Attendu que la société X Z n’a commis aucune faute ou « déloyauté » à l’occasion de son activité de courtier ; qu’elle n’avait pas l’obligation d’utiliser un certain modèle de contrat qui serait en vigueur dans la profession ; qu’en outre le compromis signé comportait bien une clause résolutoire de la vente en cas d’expertise révélant l’existence de désordres ;

Attendu que le jugement mérite confirmation pour les motifs exposés ci-dessus et ceux non contraires des premiers juges ;

Attendu que l’équité commande de faire application de l’article 7OO du code de procédure civile ; que la S.A.S. H2X Z & Ships tenue aux dépens devra payer à la société Nightingale Yachting Ltd une somme de 4.000 € au titre des frais exposés et non compris dans les dépens ;

La Cour, statuant suivant arrêt contradictoire par sa mise à la disposition des parties au Greffe de la Cour d’Appel,

Déclare recevable l’appel interjeté par la S.A.S. H2X Z & Ships.

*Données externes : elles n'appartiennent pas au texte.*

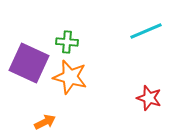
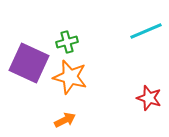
green cross: rotated 20 degrees counterclockwise
orange arrow: moved 20 px right, 2 px up
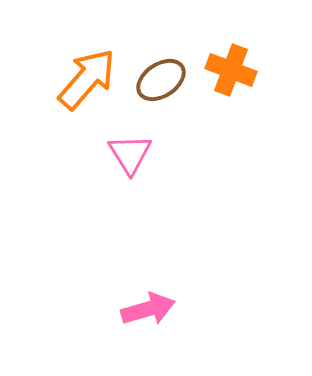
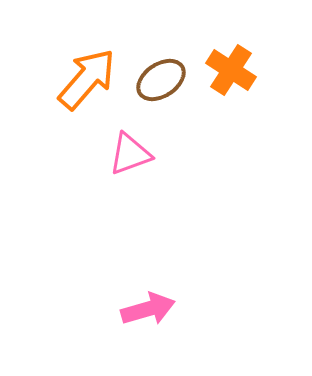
orange cross: rotated 12 degrees clockwise
pink triangle: rotated 42 degrees clockwise
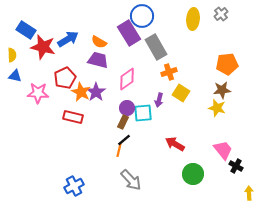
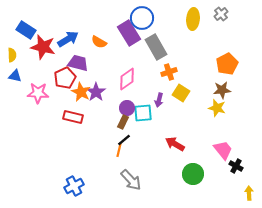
blue circle: moved 2 px down
purple trapezoid: moved 20 px left, 3 px down
orange pentagon: rotated 20 degrees counterclockwise
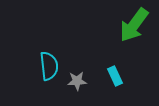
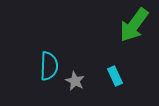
cyan semicircle: rotated 8 degrees clockwise
gray star: moved 2 px left; rotated 30 degrees clockwise
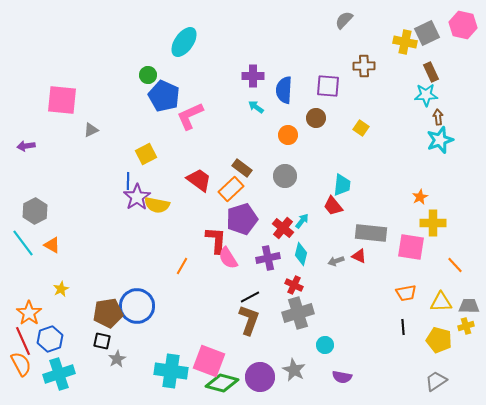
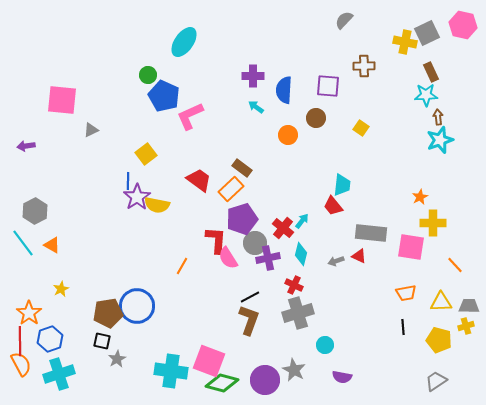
yellow square at (146, 154): rotated 10 degrees counterclockwise
gray circle at (285, 176): moved 30 px left, 67 px down
red line at (23, 341): moved 3 px left; rotated 24 degrees clockwise
purple circle at (260, 377): moved 5 px right, 3 px down
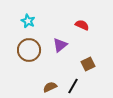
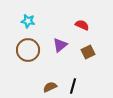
cyan star: rotated 16 degrees counterclockwise
brown circle: moved 1 px left
brown square: moved 12 px up
black line: rotated 14 degrees counterclockwise
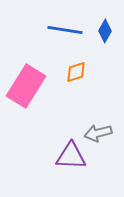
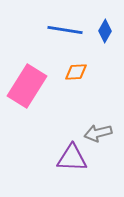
orange diamond: rotated 15 degrees clockwise
pink rectangle: moved 1 px right
purple triangle: moved 1 px right, 2 px down
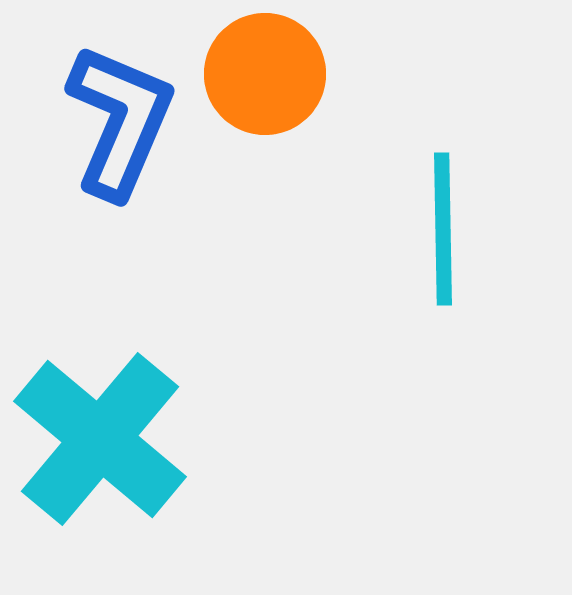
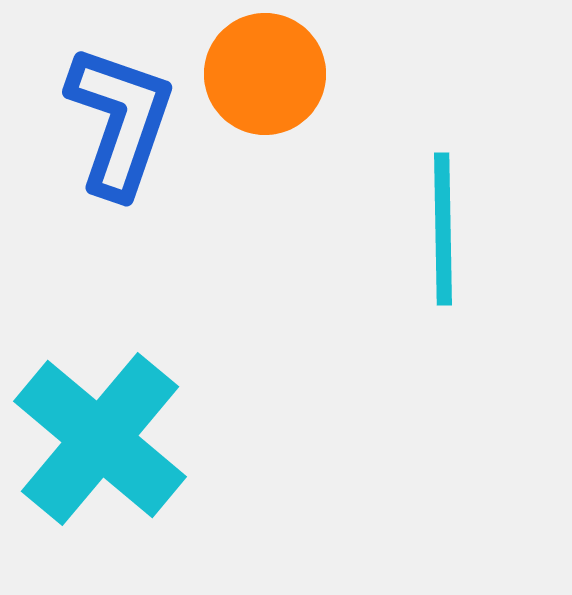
blue L-shape: rotated 4 degrees counterclockwise
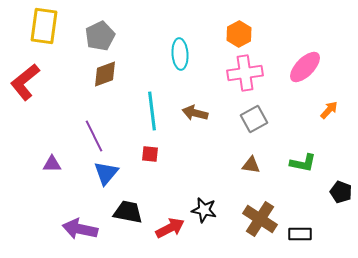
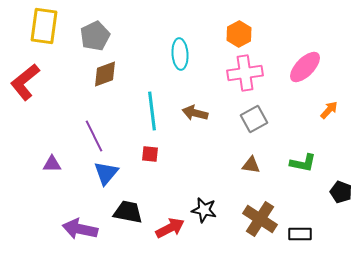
gray pentagon: moved 5 px left
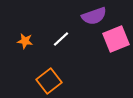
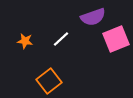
purple semicircle: moved 1 px left, 1 px down
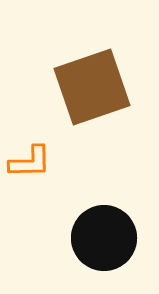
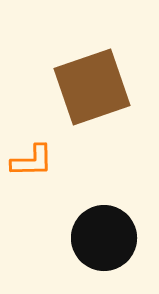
orange L-shape: moved 2 px right, 1 px up
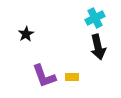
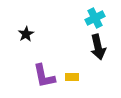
purple L-shape: rotated 8 degrees clockwise
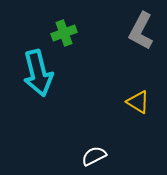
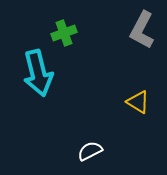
gray L-shape: moved 1 px right, 1 px up
white semicircle: moved 4 px left, 5 px up
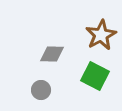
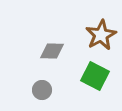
gray diamond: moved 3 px up
gray circle: moved 1 px right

Au fond, confirme le jugement déféré en toutes ses dispositions.

Y ajoutant, condamne la S.A.S. H2X Z & Ships à porter et payer à la société Nightingale Yachting Ltd la somme de 4.000 € au titre de l’article 700 du code de procédure civile, en cause d’appel.

Condamne la S.A.S. H2X Z & Ships aux dépens dont distraction au profit des avoués de la cause qui en ont fait la demande, conformément à l’article 699 du code de procédure civile.